According to state reports, Georgetown Road will be widened from two lanes to four. TDOT will have to buy the right of way currently owned by Hyde Property to continue construction. Projected costs of the sale range from $50,000 to $100,000.
Early negotiations said city schools would pay $1.1 million for the property and allow Hyde Property to have the sale money.
The city school system’s attorney warned administrators against a contract with strings attached.
“We made a counteroffer which said if the money ever comes then it will go to the school board,” said Ringstaff. “They came back with a $1.15 million counteroffer with the understanding all money from the TDOT would go to the school board.”
A second piece of land off North Lee Highway is also under consideration. The asking price is significantly lower than the Georgetown Road/Highway 60 property at $750,000. Site committee reports said the North Lee Highway property is currently ungraded.
According to Ringstaff, grading the North Lee Highway property placed the final price at $1.3 million.
In addition, the 15 acres of land come with a list of requirements, Ringstaff said.
“When we purchase the land, we do not want any stipulations attached,” Dirksen said.
A critical eye is being given to both properties.
“The city would save about half a million dollars in the long run by going with Georgetown, and it would help us when the Adkisson apartments come in,” Ringstaff said of apartments being built on Adkisson Drive within city limits.
Letters were sent out to both property owners.
Ringstaff said the letters, “... basically say the school board is seriously wanting to go into negotiations as long as there are no ties to the property.”
Murl Dirksen, site committee chair, said forward movement was needed.
Richard Shaw, school board member, questioned what money would be used to pay for the property.
Ringstaff cited the money Bradley County schools owes the city of Cleveland from revenue received from the 2009 half-cent sales tax increase determined by the courts.
“I would ask the City Council to use that money as a good-faith effort because the City Council will have to come up with quite a bit of money for the school building itself,” Ringstaff said.
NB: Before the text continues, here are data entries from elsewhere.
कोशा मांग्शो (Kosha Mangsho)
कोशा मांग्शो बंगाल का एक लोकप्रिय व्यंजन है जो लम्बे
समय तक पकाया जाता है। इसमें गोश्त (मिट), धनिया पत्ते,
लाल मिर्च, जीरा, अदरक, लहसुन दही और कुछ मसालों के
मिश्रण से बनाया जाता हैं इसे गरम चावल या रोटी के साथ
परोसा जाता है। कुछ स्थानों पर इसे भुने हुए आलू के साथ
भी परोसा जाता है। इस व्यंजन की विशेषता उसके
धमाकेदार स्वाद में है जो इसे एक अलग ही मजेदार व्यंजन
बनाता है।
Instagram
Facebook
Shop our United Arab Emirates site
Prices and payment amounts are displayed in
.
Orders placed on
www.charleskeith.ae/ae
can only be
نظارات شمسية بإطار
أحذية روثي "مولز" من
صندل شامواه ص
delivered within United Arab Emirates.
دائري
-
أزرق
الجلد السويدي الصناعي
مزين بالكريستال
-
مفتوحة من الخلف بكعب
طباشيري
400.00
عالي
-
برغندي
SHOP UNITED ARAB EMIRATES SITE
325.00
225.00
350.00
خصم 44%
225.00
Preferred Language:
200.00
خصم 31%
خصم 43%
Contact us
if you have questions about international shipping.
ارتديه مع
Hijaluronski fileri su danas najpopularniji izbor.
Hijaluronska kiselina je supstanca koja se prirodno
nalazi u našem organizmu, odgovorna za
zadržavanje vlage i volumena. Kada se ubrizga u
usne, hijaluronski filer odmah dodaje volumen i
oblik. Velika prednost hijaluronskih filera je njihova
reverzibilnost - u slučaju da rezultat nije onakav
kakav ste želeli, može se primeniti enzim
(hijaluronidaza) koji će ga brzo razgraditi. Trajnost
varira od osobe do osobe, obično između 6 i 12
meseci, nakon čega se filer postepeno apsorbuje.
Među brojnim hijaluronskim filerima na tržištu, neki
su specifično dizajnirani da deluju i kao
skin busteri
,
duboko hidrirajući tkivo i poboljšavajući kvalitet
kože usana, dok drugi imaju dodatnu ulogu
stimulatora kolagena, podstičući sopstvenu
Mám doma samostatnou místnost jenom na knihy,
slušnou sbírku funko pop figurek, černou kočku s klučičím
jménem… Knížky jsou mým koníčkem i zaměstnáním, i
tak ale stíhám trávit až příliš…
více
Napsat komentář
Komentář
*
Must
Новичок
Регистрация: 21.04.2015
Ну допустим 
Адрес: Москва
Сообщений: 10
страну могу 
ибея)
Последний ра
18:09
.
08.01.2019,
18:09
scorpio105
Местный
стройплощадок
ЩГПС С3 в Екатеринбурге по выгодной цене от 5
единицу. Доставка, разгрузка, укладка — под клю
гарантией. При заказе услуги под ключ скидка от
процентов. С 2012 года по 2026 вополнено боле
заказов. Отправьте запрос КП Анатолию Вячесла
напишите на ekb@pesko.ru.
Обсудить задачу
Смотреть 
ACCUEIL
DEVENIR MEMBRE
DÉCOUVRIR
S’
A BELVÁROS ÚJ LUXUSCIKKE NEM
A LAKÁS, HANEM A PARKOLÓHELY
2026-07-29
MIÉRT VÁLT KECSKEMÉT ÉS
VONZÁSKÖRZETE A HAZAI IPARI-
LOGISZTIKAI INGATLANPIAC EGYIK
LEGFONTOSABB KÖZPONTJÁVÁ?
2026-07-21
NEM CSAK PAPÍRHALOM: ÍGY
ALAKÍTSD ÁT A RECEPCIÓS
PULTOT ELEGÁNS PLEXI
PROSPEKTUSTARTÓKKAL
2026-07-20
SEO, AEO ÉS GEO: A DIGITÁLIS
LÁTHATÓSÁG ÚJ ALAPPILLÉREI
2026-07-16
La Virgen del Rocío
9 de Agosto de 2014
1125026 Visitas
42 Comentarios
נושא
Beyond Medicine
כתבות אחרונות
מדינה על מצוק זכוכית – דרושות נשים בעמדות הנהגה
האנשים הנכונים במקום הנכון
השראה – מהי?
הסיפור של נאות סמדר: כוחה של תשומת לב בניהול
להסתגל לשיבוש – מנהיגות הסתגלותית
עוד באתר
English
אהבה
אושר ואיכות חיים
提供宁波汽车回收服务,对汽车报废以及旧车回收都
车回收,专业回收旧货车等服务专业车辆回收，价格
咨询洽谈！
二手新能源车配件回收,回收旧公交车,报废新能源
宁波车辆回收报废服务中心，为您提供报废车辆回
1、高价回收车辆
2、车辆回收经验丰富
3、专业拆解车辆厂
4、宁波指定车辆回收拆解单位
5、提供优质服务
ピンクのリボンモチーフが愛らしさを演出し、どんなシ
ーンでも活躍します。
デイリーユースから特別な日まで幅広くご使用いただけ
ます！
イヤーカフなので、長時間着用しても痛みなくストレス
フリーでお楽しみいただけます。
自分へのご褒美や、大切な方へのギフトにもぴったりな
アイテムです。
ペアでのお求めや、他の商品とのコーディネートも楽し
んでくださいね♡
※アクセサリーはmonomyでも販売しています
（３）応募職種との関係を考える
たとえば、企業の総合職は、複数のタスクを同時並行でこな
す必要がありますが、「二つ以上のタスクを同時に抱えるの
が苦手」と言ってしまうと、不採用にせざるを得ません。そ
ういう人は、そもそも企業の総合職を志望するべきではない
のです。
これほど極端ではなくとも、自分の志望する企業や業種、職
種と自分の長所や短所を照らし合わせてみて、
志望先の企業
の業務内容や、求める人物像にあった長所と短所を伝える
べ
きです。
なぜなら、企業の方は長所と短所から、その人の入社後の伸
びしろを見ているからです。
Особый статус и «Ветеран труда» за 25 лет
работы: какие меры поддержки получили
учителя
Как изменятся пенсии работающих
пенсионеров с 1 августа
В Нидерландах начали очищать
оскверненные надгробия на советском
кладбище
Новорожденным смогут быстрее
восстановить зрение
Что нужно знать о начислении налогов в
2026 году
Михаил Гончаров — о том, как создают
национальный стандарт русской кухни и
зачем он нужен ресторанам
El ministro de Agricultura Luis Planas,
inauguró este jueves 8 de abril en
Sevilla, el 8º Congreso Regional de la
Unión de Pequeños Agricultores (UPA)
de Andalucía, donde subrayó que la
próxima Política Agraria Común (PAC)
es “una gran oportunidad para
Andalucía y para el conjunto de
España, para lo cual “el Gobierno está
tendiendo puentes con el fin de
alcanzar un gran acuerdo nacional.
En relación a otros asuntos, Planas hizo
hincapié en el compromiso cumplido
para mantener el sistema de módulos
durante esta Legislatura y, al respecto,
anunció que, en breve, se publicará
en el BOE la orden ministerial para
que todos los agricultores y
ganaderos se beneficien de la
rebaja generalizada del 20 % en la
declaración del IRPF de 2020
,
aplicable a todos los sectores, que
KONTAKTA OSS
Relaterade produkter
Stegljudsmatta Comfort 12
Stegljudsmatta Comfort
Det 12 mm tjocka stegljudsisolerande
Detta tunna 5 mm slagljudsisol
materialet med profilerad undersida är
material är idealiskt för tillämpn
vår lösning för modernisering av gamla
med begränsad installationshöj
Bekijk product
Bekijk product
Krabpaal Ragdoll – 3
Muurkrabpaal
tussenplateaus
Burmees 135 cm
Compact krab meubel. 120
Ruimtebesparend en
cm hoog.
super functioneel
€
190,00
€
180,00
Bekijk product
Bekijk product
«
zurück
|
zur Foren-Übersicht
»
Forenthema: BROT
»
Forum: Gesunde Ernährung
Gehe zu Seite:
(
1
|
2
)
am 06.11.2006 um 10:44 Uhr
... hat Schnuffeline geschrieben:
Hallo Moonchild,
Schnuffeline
He added, “The Council individually has not frowned on the idea.”
Numbers of the elementary population moving into the Spring Creek apartments were requested by Dirksen.
Shaw suggested putting together a portfolio comparing both properties.
“... So people know what is going on,” Shaw said.
He also suggested the comparison charts for when the properties in question were presented to the board for a final decision.
“We personally like both pieces of property,” Ringstaff said. “I can even foresee a day when both pieces of property will be needed. The boards will make a decision on what is best for Cleveland City Schools.”